L'intelligence artificielle fait son entrée en Coupe du monde de football. Google a annoncé un partenariat avec la Fédération argentine de football (AFA) faisant de Gemini, son assistant fondé sur l'IA, le sponsor mondial principal de l'Albiceleste. L'accord, conclu en mars mais officialisé en mai, prévoit que le logo de Gemini figure sur les maillots d'entraînement de l'équipe championne du monde en titre.

Un laboratoire grandeur nature pour l'IA

Pour Google, cette Coupe du monde représente un test à grande échelle pour son intelligence artificielle. L'outil sera mis à disposition des joueurs et de l'encadrement technique afin d'analyser les actions de jeu, d'étudier les statistiques des adversaires et d'accélérer la prise de décision sur le terrain. Sans détailler l'ensemble des outils internes qui seront utilisés par la sélection argentine, l'entreprise précise que l'objectif est de soumettre Gemini aux conditions de pression maximales d'une compétition professionnelle.

« Il ne s'agit pas seulement d'ouvrir la porte à l'IA, mais de comprendre ses limites réelles tout en améliorant l'expérience », a déclaré Flor Sabatini, porte-parole de Google.

Des fonctionnalités destinées aux supporters

L'initiative ne se limite pas au vestiaire. Le moteur de recherche de Google sera adapté pour fonctionner comme un « compagnon de match » : il fournira des réponses générées par IA aux questions posées en temps réel, décryptant les actions clés et offrant des statistiques approfondies. Les supporters pourront également créer des chants, des mèmes, des dessins animés et autres contenus visuels destinés à animer les échanges sur les réseaux sociaux pendant et après chaque rencontre.

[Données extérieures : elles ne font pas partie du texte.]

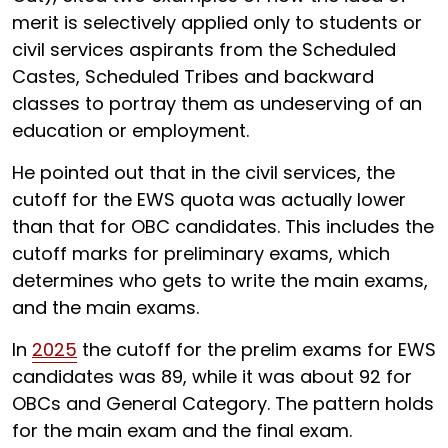
merit is selectively applied only to students or
civil services aspirants from the Scheduled
Castes, Scheduled Tribes and backward
classes to portray them as undeserving of an
education or employment.
He pointed out that in the civil services, the
cutoff for the EWS quota was actually lower
than that for OBC candidates. This includes the
cutoff marks for preliminary exams, which
determines who gets to write the main exams,
and the main exams.
In
2025
the cutoff for the prelim exams for EWS
candidates was 89, while it was about 92 for
OBCs and General Category. The pattern holds
for the main exam and the final exam.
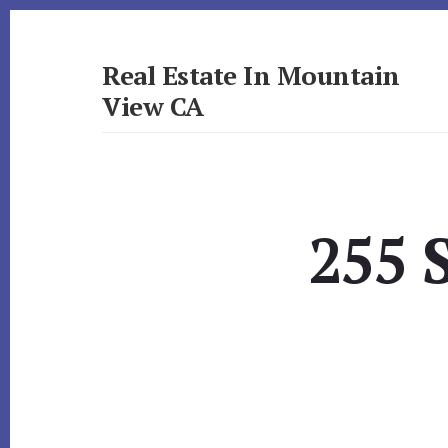
Skip
Skip
to
to
primary
content
Real Estate In Mountain
sidebar
View CA
realestateinmountainviewca.com
255 S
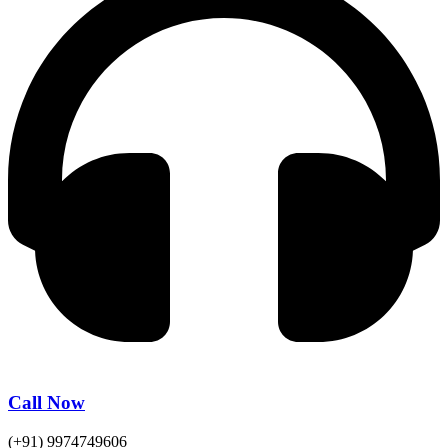
Call Now
(+91) 9974749606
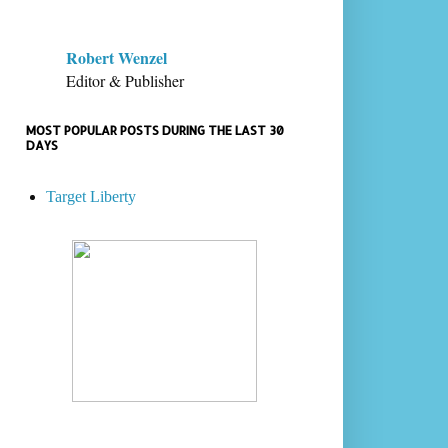
Robert Wenzel
Editor & Publisher
MOST POPULAR POSTS DURING THE LAST 30
DAYS
Target Liberty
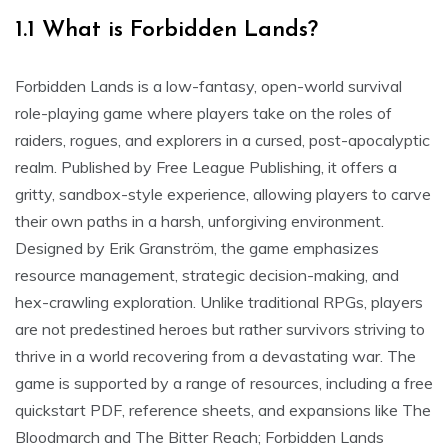
1.1 What is Forbidden Lands?
Forbidden Lands is a low-fantasy, open-world survival
role-playing game where players take on the roles of
raiders, rogues, and explorers in a cursed, post-apocalyptic
realm. Published by Free League Publishing, it offers a
gritty, sandbox-style experience, allowing players to carve
their own paths in a harsh, unforgiving environment.
Designed by Erik Granström, the game emphasizes
resource management, strategic decision-making, and
hex-crawling exploration. Unlike traditional RPGs, players
are not predestined heroes but rather survivors striving to
thrive in a world recovering from a devastating war. The
game is supported by a range of resources, including a free
quickstart PDF, reference sheets, and expansions like The
Bloodmarch and The Bitter Reach; Forbidden Lands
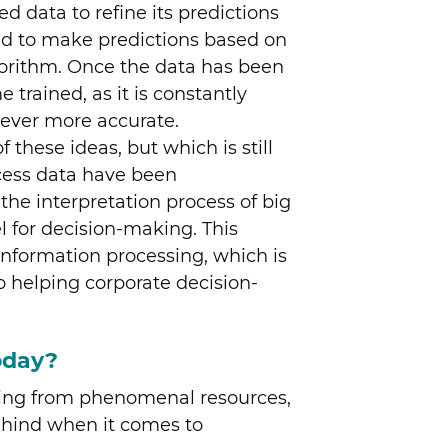
d data to refine its predictions
ted to make predictions based on
lgorithm. Once the data has been
 trained, as it is constantly
e ever more accurate.
f these ideas, but which is still
cess data have been
he interpretation process of big
l for decision-making. This
f information processing, which is
o helping corporate decision-
oday?
iting from phenomenal resources,
behind when it comes to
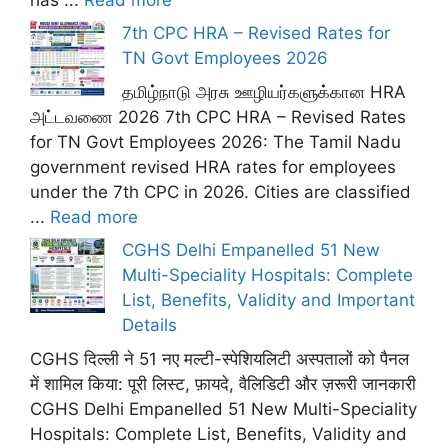
7th CPC HRA – Revised Rates for
TN Govt Employees 2026
தமிழ்நாடு அரசு ஊழியர்களுக்கான HRA
அட்டவணை 2026 7th CPC HRA – Revised Rates
for TN Govt Employees 2026: The Tamil Nadu
government revised HRA rates for employees
under the 7th CPC in 2026. Cities are classified
...
Read more
CGHS Delhi Empanelled 51 New
Multi-Speciality Hospitals: Complete
List, Benefits, Validity and Important
Details
CGHS दिल्ली ने 51 नए मल्टी-स्पेशियलिटी अस्पतालों को पैनल
में शामिल किया: पूरी लिस्ट, फ़ायदे, वैलिडिटी और ज़रूरी जानकारी
CGHS Delhi Empanelled 51 New Multi-Speciality
Hospitals: Complete List, Benefits, Validity and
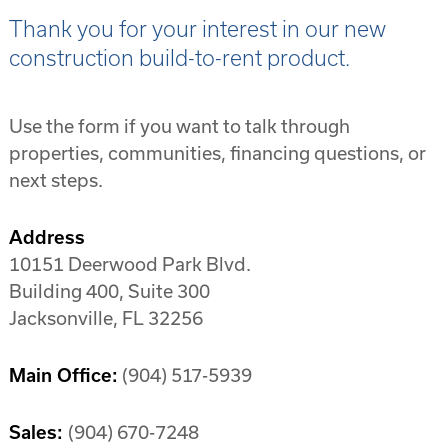
Thank you for your interest in our new
construction build-to-rent product.
Use the form if you want to talk through
properties, communities, financing questions, or
next steps.
Address
10151 Deerwood Park Blvd.
Building 400, Suite 300
Jacksonville, FL 32256
Main Office:
(904) 517-5939
Sales:
(904) 670-7248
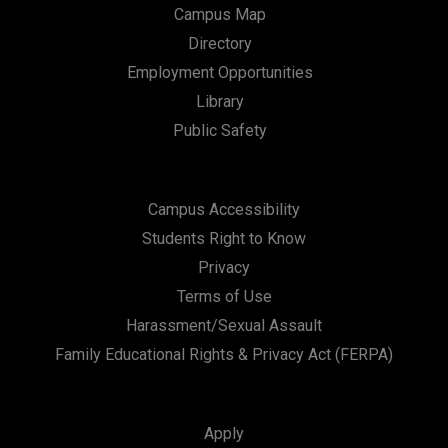
Campus Map
Directory
Employment Opportunities
Library
Public Safety
Campus Accessibility
Students Right to Know
Privacy
Terms of Use
Harassment/Sexual Assault
Family Educational Rights & Privacy Act (FERPA)
Apply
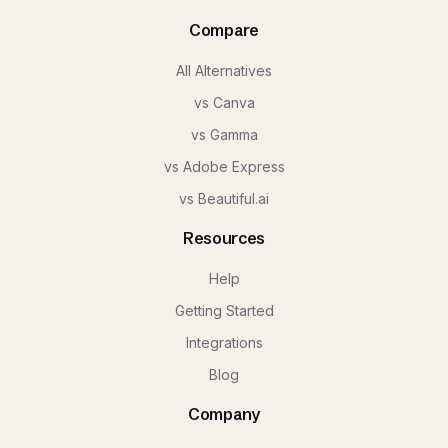
Compare
All Alternatives
vs Canva
vs Gamma
vs Adobe Express
vs Beautiful.ai
Resources
Help
Getting Started
Integrations
Blog
Company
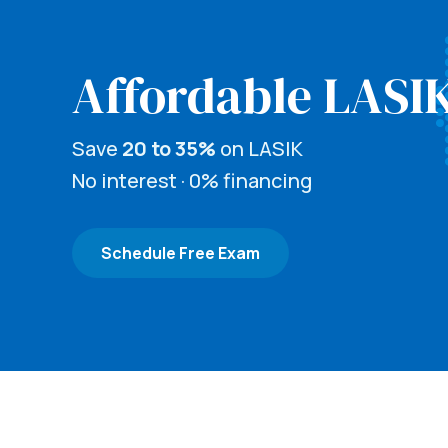
Affordable LASI
Save
20 to 35%
on LASIK
No interest · 0% financing
Schedule Free Exam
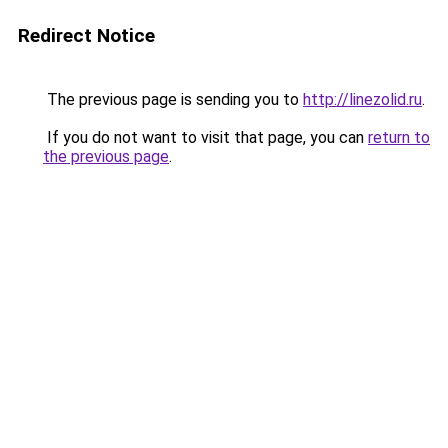
Redirect Notice
The previous page is sending you to
http://linezolid.ru
.
If you do not want to visit that page, you can
return to
the previous page
.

Des accords avec le Brésil et la France

Si l'Argentine bénéficie d'une mise en avant médiatique particulière – sans doute en raison de la notoriété planétaire de Lionel Messi –, Google a en réalité conclu des partenariats similaires avec deux autres grandes nations du football : le Brésil et la France, toutes deux anciennes lauréates de la Coupe du monde. La porte-parole de l'entreprise a souligné que, pour Google, l'événement constitue « le rendez-vous culturel le plus important de l'année », capable de susciter « une émotion partagée » bien au-delà du seul public argentin.

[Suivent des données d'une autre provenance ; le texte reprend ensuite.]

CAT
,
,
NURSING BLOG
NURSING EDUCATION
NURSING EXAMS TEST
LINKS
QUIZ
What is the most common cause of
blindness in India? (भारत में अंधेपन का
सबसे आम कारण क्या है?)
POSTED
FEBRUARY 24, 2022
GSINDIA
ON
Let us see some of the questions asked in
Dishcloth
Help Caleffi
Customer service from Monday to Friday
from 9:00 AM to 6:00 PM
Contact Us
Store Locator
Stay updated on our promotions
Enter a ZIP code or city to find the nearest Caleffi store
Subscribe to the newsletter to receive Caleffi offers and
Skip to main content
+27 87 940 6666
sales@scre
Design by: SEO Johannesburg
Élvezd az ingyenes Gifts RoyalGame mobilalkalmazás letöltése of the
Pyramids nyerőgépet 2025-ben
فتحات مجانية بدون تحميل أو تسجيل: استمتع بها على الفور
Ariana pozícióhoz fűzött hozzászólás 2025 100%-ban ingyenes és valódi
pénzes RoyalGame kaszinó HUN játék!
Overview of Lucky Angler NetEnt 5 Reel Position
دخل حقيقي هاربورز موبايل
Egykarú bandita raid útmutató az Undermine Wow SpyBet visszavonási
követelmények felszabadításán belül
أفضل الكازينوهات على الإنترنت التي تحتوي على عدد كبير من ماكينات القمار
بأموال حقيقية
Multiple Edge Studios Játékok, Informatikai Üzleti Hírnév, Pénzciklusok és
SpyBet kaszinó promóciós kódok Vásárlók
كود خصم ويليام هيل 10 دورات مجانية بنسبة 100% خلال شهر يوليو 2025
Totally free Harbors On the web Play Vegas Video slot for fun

Du côté de la Fédération argentine, cet accord représente une modernisation de l'institution, tiraillée entre la tradition footballistique et la nécessité de valoriser commercialement sa marque.

Un risque d'exposition mondiale

Cette intégration comporte des risques. En déployant l'IA dans les stades de la Coupe du monde, Google l'expose à des millions de requêtes simultanées, à des contextes culturels variés et à l'imprévisibilité inhérente aux résultats sportifs. Toute erreur – une statistique erronée, la génération d'une composition d'équipe fantaisiste ou une image maladroite – bénéficierait d'une visibilité mondiale immédiate.

Les Coupes du monde ont historiquement accéléré l'adoption de nouvelles technologies : de la démocratisation de la télévision couleur à l'utilisation du GPS pour le suivi des entraînements, en passant par l'assistance vidéo à l'arbitrage (VAR). L'IA s'inscrit dans cette lignée. La différence tient cette fois à l'échelle : jamais une entreprise technologique n'avait placé le nom de son intelligence artificielle à la fois sur le torse des joueurs et dans les téléphones portables de millions de fans à travers la planète.